Hacker News new | ask | show | jobs
by gregable 2625 days ago
The browser displays the URL from the origin that digitally signed the unmodified content.

A browser already doesn't show you what server delivered the content. That would be your wifi AP, cell phone tower, or ISP node. The internet has already long established that we can trust content without trusting intermediaries.

There are two elements that are important: integrity and privacy. The content integrity is protected via a digital signature, the "signed" part of "signed http exchanges". The signature proves that the document hasn't been tampered with.

Regarding privacy: The intermediary (a search engine in this case) already has the content being delivered as a result of crawling it. It also knows the user clicked on a link to get that content, and knows the user's ip address. Even without AMP or Signed Exchanges, the privacy situation is the same. Once the page is loaded, all further interactions with the origin are normal https traffic, so later requests are not different in privacy either.

What this enables, for search results, is the ability to load the bytes of the content before the user clicks a search result. If the browser prefetched those bytes with the origin's awareness, then the user's privacy with respect to the search query would be violated, making prefetch problematic. With this setup, documents can be prefetched while preserving user privacy and after the user clicks all browser behavior continues as normal from that point forward.

5 comments

AMP allows Google to see exactly how you interact with every page on the internet.

Just from the text of the pages you visit they can build a profile around you. What your interests are, how much of an article you're likely to finish, whether you're the type of person to highlight text as you read, etc.

Unless you live on an island with a poor satellite connection AMP is useless as anything more than a corporate user data collection tool.

AMP documents don't share user data with Google, which can be trivially seen by inspecting the network events that the page generates.

If the publisher chooses, they can send logging to Google Analytics, but this is not part of AMP.

The typical argument otherwise is that the AMP javascript is loaded from Google's cache, however these javascript resources allow for a very long cache lifetime (1yr if the page came from the Google Cache), so relatively few page loads will actually end up fetching them from the network for most users.

Edit: These resources are also on cookieless domains.

> The typical argument otherwise is that the AMP javascript is loaded from Google's cache, however these javascript resources allow for a very long cache lifetime (1yr if the page came from the Google Cache), so relatively few page loads will actually end up fetching them from the network for most users.

Christ this is thin as a privacy argument.

> AMP documents don't share user data with Google, which can be trivially seen by inspecting the network events that the page generates.

Is there anything preventing Google from changing this later?

No, if Google can change the way web works from day one they can change anything they want.

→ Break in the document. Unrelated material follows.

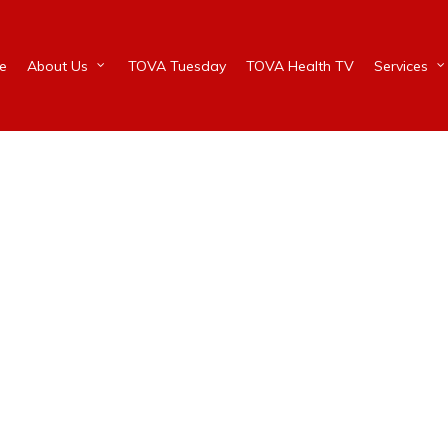
e
About Us
TOVA Tuesday
TOVA Health TV
Services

Don't forget Google is killing imap and dns already. Why not http to?
Also, Google explicitly states that it is collecting data in AMP Viewer [1]:

> The Google AMP Viewer is a hybrid environment where you can collect data about the user. Data collection by Google is governed by Google’s privacy policy.

I assume they collect information from HTTP request the browser sends when requesting an AMP page.

[1] https://developers.google.com/search/docs/guides/about-amp#a...

> AMP documents don’t share user data with Google

They might not now, but could ‘t Google start creating unique URLs on each page, allowing them to track you that way?

They can already do that, and are doing so, through Search, Analytics (maybe), ads, etc. That war is long lost.
They can't if you block all their shitty domains and don't use google services. Things that many privacy-conscious users do.
We are talking about their AMP cache. If you don't use Google Service, except if you like to prepends their amp cache URL before your links, you'll never get there.

Their AMP cache happens only on their search service. They already know which links you click... having an AMP cache on top doesn't give them MORE information than they already get. The use of that cache also make sure the website doesn't get more information because it's preloaded.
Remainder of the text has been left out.